(Collected data)
-.-.-
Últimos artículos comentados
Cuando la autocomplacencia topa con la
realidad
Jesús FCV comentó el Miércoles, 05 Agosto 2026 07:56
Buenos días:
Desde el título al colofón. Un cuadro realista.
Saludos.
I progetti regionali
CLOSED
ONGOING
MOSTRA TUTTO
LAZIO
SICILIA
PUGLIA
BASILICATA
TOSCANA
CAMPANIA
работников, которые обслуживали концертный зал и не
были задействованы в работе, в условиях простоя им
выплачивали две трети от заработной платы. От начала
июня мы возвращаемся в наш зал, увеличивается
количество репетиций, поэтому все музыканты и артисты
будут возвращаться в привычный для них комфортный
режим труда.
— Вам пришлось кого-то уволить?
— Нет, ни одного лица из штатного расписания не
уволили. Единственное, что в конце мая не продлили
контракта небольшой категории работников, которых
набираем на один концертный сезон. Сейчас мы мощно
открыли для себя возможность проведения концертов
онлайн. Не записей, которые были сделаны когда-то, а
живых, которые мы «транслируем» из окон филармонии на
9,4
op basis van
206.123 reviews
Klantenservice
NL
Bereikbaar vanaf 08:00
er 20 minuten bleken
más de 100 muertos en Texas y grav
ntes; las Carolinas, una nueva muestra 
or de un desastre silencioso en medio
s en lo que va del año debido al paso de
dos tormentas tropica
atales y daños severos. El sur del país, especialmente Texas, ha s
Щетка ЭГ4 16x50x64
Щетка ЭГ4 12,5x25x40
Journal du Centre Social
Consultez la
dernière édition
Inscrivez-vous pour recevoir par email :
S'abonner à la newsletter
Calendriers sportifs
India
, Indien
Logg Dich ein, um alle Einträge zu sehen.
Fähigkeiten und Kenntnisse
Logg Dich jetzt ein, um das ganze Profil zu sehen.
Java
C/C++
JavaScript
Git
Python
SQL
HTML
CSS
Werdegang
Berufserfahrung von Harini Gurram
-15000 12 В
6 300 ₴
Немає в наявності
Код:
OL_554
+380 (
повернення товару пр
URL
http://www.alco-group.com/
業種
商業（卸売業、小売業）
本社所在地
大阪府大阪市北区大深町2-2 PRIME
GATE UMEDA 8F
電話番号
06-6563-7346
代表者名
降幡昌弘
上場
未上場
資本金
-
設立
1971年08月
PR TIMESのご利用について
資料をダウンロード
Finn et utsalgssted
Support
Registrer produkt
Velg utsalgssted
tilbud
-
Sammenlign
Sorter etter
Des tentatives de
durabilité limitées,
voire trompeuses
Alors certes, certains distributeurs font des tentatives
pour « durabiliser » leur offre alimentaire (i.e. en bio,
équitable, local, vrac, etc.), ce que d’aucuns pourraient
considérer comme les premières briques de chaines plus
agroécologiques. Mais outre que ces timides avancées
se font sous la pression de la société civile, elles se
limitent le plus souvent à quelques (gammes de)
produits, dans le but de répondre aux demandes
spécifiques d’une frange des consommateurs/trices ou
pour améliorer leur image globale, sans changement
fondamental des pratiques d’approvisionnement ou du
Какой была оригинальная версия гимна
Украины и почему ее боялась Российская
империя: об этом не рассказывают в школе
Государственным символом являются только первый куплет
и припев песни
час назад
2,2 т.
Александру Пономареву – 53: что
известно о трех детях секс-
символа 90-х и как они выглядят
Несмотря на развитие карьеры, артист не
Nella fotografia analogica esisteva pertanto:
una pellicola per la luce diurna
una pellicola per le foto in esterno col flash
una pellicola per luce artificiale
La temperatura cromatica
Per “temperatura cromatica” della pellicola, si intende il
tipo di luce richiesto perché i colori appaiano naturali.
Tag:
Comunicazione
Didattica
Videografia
-.-.-
| What this task involves |
From the records above, count the lines in which the string "концертный" is found, and answer with the number alone.

| Solution to this exercise |
2